Actor Cyrus Broacha, a prominent face of the community, says the unspoken ostracisation
that Parsi women who marry out face will impact the community in the long run. “The
orthodox section of the community is only interested in one part of the race,” he says.
What racial purity?
The racial purity argument, says Goolrookh, is also flawed as the community accepts the
children of non-Parsi mothers married to Parsi men. “When we throw out one Parsi
woman, we throw out the future generation,” she says. “The truth is new blood coming in,
makes the gene pool more dynamic.
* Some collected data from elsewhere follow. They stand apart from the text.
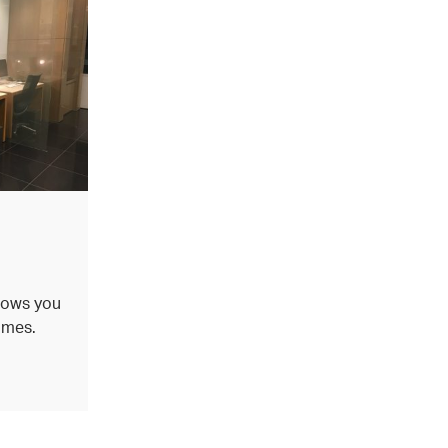
d
lows you
imes.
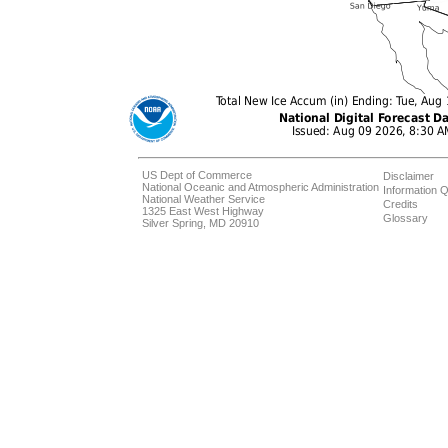
US Dept of Commerce
Disclaimer
National Oceanic and Atmospheric Administration
Information Q
National Weather Service
Credits
1325 East West Highway
Glossary
Silver Spring, MD 20910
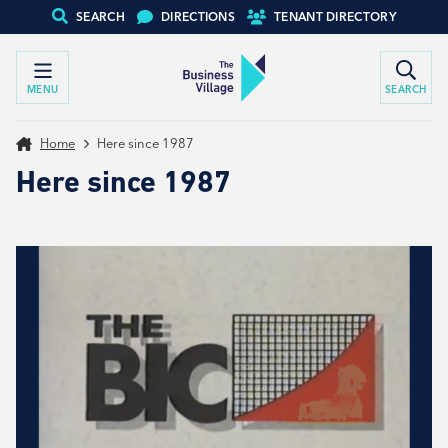
SEARCH
DIRECTIONS
TENANT DIRECTORY
MENU
SEARCH
Home
Here since 1987
Here since 1987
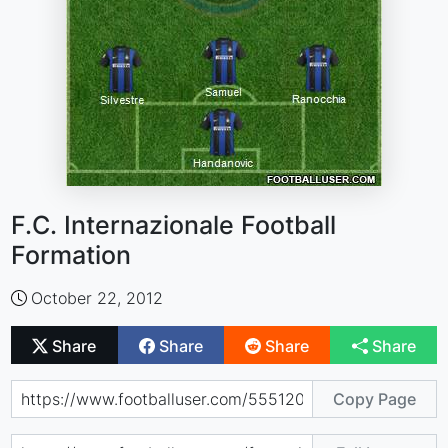
F.C. Internazionale Football
Formation
October 22, 2012
Share
Share
Share
Share
Copy Page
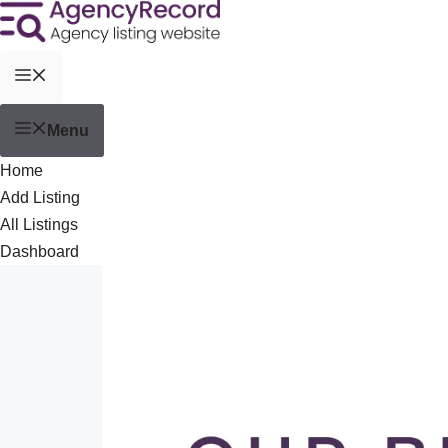
Menu
Home
Add Listing
All Listings
Dashboard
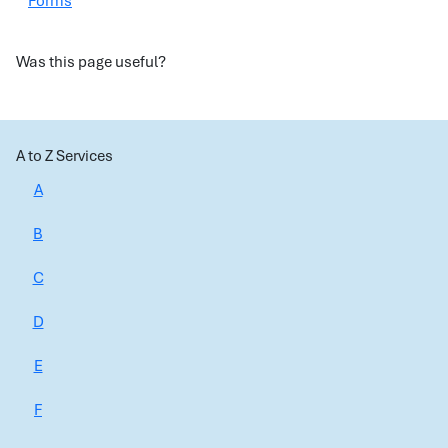
Forms
Was this page useful?
A to Z Services
A
B
C
D
E
F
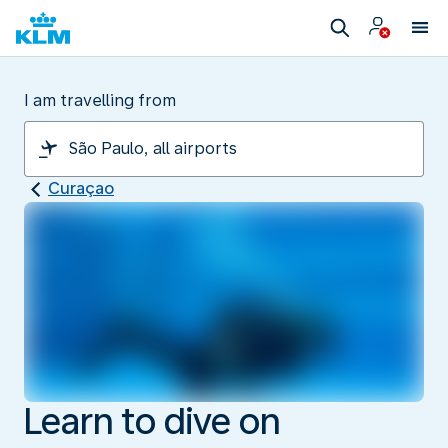
I am travelling from
Curaçao
Learn to dive on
The more you throw people out, the choice of
partners for Parsi women are less.”
The 2002 census results showed a drop from 84,000 to 69,000 among Parsis. In Mumbai,
the population is under 40,000 today, says Parsiana editor Jehangir Patel. “Thirty-five per
cent of the population is above 60 years of age. People want to join and participate in the
religion…we must be the only religion that says ‘please don’t’,” he says.
In defining god as one, Zoroastrianism was the world’s first rebel religion. “But I’m not
trying to be a rebel,” says Goolrookh. “For me right is always right, wrong is wrong. At
the heart of various Trusts’ attempts to put stumbling blocks, and not admit women in positions of authority such as is the case with VPA, or give them rights on a par with men
is the fear that women will then demand control of Trusts. And by extension, control what
is done with Trust property.”
Goolrookh’s fight, at present, is a courageous but a modest one. At present, it is about reestablishing the civic rights of women who have married out – such as admission to socioreligious places – with the force of law. If she next picks up the cudgels for the children of
mixed unions she will be overturning the very definition of who is a Parsi, and will thus
open the floodgates. And that is when the fight will get even more interesting.